If that happened, there would be very substantial costs – political and psychological as well as economic – to such an approach. Both business and consumer confidence would be damaged, jeopardising any prospect of an early strong recovery.

Far better to keep the current measures in place until they can be phased out in a controlled but predictable way. And, indeed, far from arguing against this approach on economic grounds, economists – across the political and ideological spectrum, both in Europe and the US – are close to unanimous that this is the right course of action.

Unfortunately, there is yet a further risk. One thing that is certain is that the crisis will leave government debt and deficits at much higher levels in most countries as spending to cope with the crisis soars and tax revenues disappear.

We have seen before that this might lead to damaging economic policy decisions when the immediate danger is past.

In the UK, there is considerable evidence that cuts to public services and the welfare state after the 2008 to 2009 financial crisis reduced life expectancy for the poorest in society.

It was these cuts after the recession – not the recession itself – that did the damage. The then-Chancellor, George Osborne, famously promised that he did not intend to balance the budget “on the backs of the poor”, and then went on to do precisely that.

As the current crisis has revealed, this cutting of funding to health and welfare was a false economy.

Even before the COVID-19 outbreak, the UK government responded to public pressure by increasing the National Health Service (NHS) budget, and further increases will now be necessary.

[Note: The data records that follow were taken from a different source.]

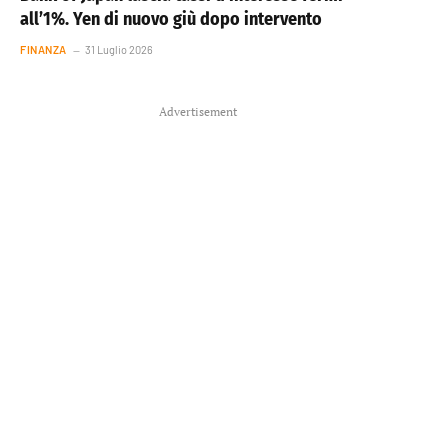
all’1%. Yen di nuovo giù dopo intervento
FINANZA
31 Luglio 2026
Advertisement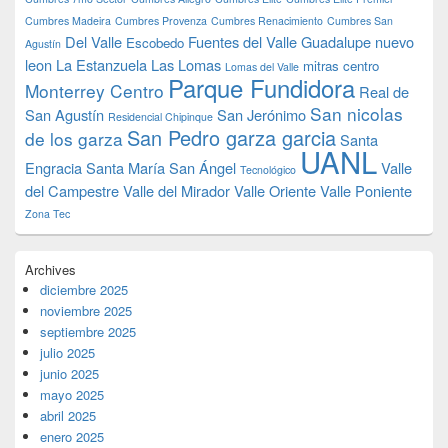
Cumbres Madeira
Cumbres Provenza
Cumbres Renacimiento
Cumbres San
Del Valle
Fuentes del Valle
Guadalupe nuevo
Escobedo
Agustín
leon
La Estanzuela
Las Lomas
mitras centro
Lomas del Valle
Parque Fundidora
Monterrey Centro
Real de
San nicolas
San Agustín
San Jerónimo
Residencial Chipinque
San Pedro garza garcia
de los garza
Santa
UANL
Engracia
Santa María
San Ángel
Valle
Tecnológico
del Campestre
Valle del Mirador
Valle Oriente
Valle Poniente
Zona Tec
Archives
diciembre 2025
noviembre 2025
septiembre 2025
julio 2025
junio 2025
mayo 2025
abril 2025
enero 2025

Moreover, the sharp rise in unemployment is revealing the inadequacy of safety-net welfare benefits, and these, too, have been increased.

If, when the crisis is over, we seek to reduce the deficit by making the same mistakes we made after the financial crisis, the poorest will suffer again. But that will not be the fault either of the virus or the measures we are taking now to combat it – it will be the fault of policies and politicians. We are free to choose a different path.

Most importantly, there is nothing stopping us from taking the opposite approach to that adopted in the UK in 2010, and investing in health, decent public services and a more generous benefits system, financed in the short term by borrowing if necessary, but in the longer term by higher taxes, especially for those who have done well over the last decade while many middle and lower-income groups have struggled.

In the US – where inequality is even higher, the safety net far weaker and the health system even more inadequate for the poorest – the case is even stronger.

As Professor Deaton says – echoing the similar message in the UK from Professor Sir Michael Marmot’s review of health equity in England – reducing income inequality would reduce inequalities in health and life expectancy.

That would make our societies more resilient for the next crisis, whether it is an economic one, a health-related one or both.

The views expressed in this article are the author’s own and do not necessarily reflect Al Jazeera’s editorial stance.